DATA LISTING:

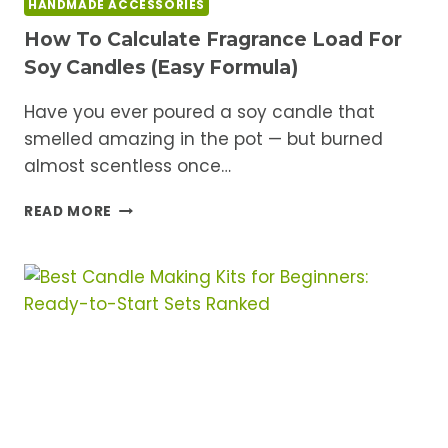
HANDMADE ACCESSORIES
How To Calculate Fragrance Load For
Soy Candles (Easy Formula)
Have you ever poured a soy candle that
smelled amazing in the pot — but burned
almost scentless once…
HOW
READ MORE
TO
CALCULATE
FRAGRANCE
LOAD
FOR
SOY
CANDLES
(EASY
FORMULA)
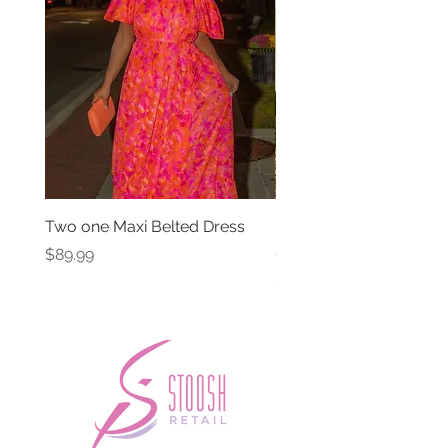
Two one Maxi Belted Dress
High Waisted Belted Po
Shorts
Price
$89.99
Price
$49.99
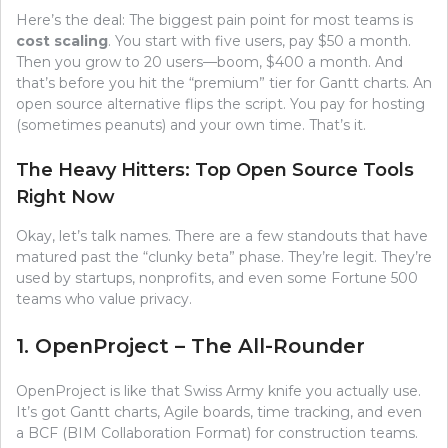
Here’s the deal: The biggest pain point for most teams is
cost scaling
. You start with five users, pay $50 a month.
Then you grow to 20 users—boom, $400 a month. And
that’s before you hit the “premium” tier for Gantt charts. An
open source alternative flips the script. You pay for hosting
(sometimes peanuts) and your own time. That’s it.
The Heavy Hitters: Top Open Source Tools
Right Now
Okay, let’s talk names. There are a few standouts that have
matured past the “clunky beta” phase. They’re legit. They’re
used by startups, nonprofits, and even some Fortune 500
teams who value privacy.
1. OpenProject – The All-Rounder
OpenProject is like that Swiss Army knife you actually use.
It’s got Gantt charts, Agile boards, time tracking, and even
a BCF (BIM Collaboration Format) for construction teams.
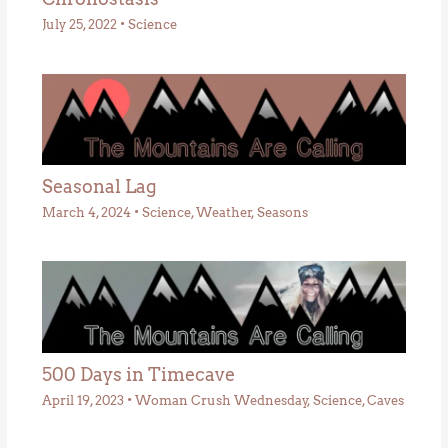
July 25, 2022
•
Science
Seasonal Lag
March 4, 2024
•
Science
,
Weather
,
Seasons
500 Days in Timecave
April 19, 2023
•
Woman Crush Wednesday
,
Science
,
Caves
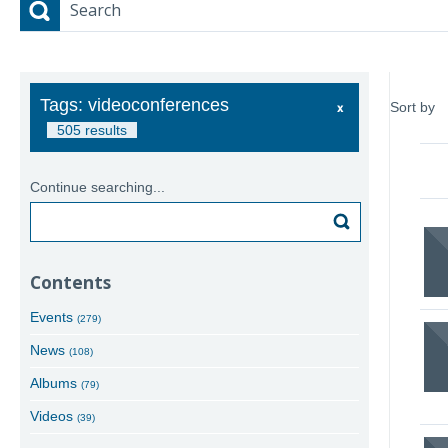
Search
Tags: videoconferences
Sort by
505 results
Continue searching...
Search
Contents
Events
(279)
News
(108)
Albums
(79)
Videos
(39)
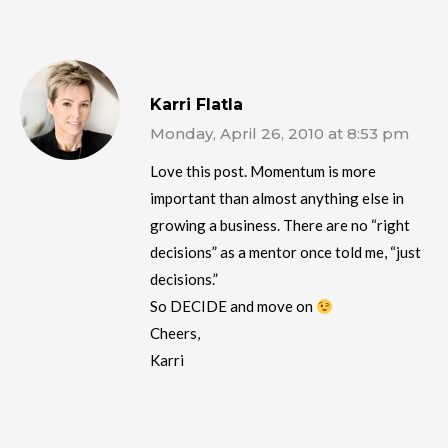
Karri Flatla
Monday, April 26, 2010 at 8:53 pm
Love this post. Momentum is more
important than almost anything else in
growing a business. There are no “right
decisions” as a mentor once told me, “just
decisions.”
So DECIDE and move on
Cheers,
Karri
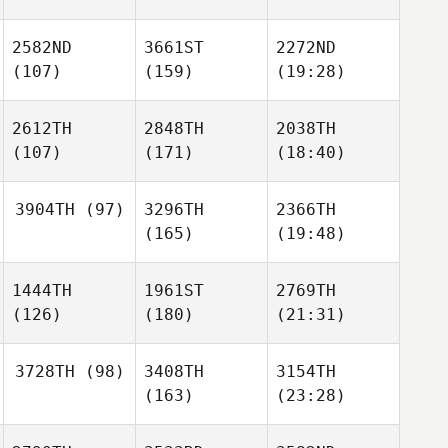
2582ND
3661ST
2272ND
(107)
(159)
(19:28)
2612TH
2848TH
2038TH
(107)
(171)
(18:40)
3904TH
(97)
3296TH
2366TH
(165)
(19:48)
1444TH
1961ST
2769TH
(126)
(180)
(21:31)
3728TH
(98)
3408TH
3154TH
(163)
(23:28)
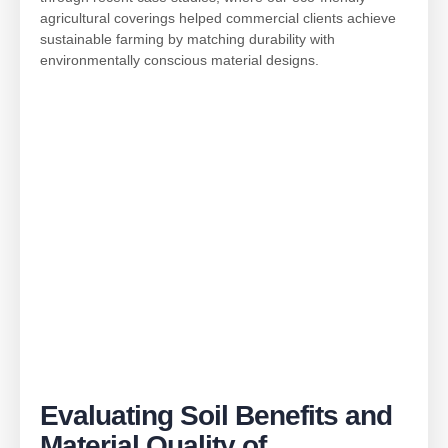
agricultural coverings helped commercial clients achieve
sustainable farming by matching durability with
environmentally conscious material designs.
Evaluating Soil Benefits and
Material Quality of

EXERCISE:
Using the entries above, repeat exactly the lines from the one with "teams who value privacy." to the one with "growing a business.", both included, and leave the pictures behind.

RESULT:
teams who value privacy.
1. OpenProject – The All-Rounder
OpenProject is like that Swiss Army knife you actually use.
It’s got Gantt charts, Agile boards, time tracking, and even
a BCF (BIM Collaboration Format) for construction teams.
July 25, 2022
•
Science
Seasonal Lag
March 4, 2024
•
Science
,
Weather
,
Seasons
500 Days in Timecave
April 19, 2023
•
Woman Crush Wednesday
,
Science
,
Caves
Search
Tags: videoconferences
Sort by
505 results
Continue searching...
Search
Contents
Events
(279)
News
(108)
Albums
(79)
Videos
(39)
Karri Flatla
Monday, April 26, 2010 at 8:53 pm
Love this post. Momentum is more
important than almost anything else in
growing a business. There are no “right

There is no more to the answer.